(Page-level text extractions)
┌──

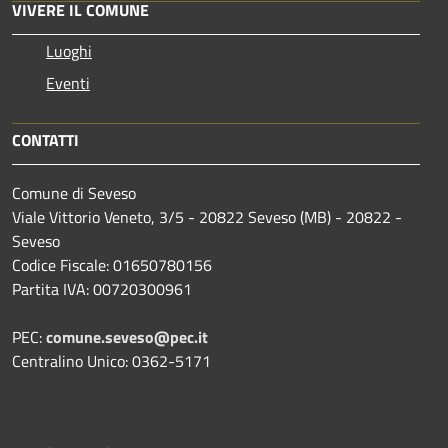
VIVERE IL COMUNE
Luoghi
Eventi
CONTATTI
Comune di Seveso
Viale Vittorio Veneto, 3/5 - 20822 Seveso (MB) - 20822 -
Seveso
Codice Fiscale: 01650780156
Partita IVA: 00720300961
PEC:
comune.seveso@pec.it
Centralino Unico: 0362-5171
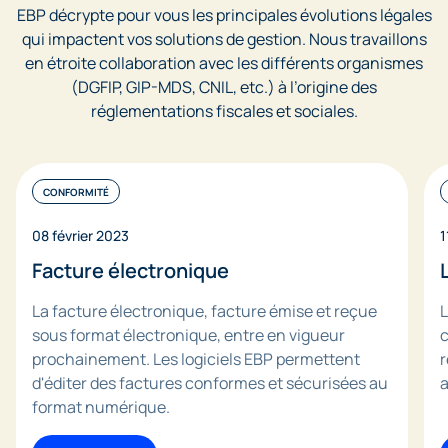
EBP décrypte pour vous les principales évolutions légales
qui impactent vos solutions de gestion. Nous travaillons
en étroite collaboration avec les différents organismes
(DGFIP, GIP-MDS, CNIL, etc.) à l’origine des
réglementations fiscales et sociales.
CONFORMITÉ
08 février 2023
1
Facture électronique
La facture électronique, facture émise et reçue
L
sous format électronique, entre en vigueur
c
prochainement. Les logiciels EBP permettent
r
d'éditer des factures conformes et sécurisées au
a
format numérique.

└──

Exercise directions:
An exact copy of the data is required, with the pictures excluded.

Response to this task:
VIVERE IL COMUNE
Luoghi
Eventi
CONTATTI
Comune di Seveso
Viale Vittorio Veneto, 3/5 - 20822 Seveso (MB) - 20822 -
Seveso
Codice Fiscale: 01650780156
Partita IVA: 00720300961
PEC:
comune.seveso@pec.it
Centralino Unico: 0362-5171
EBP décrypte pour vous les principales évolutions légales
qui impactent vos solutions de gestion. Nous travaillons
en étroite collaboration avec les différents organismes
(DGFIP, GIP-MDS, CNIL, etc.) à l’origine des
réglementations fiscales et sociales.
CONFORMITÉ
08 février 2023
1
Facture électronique
La facture électronique, facture émise et reçue
L
sous format électronique, entre en vigueur
c
prochainement. Les logiciels EBP permettent
r
d'éditer des factures conformes et sécurisées au
a
format numérique.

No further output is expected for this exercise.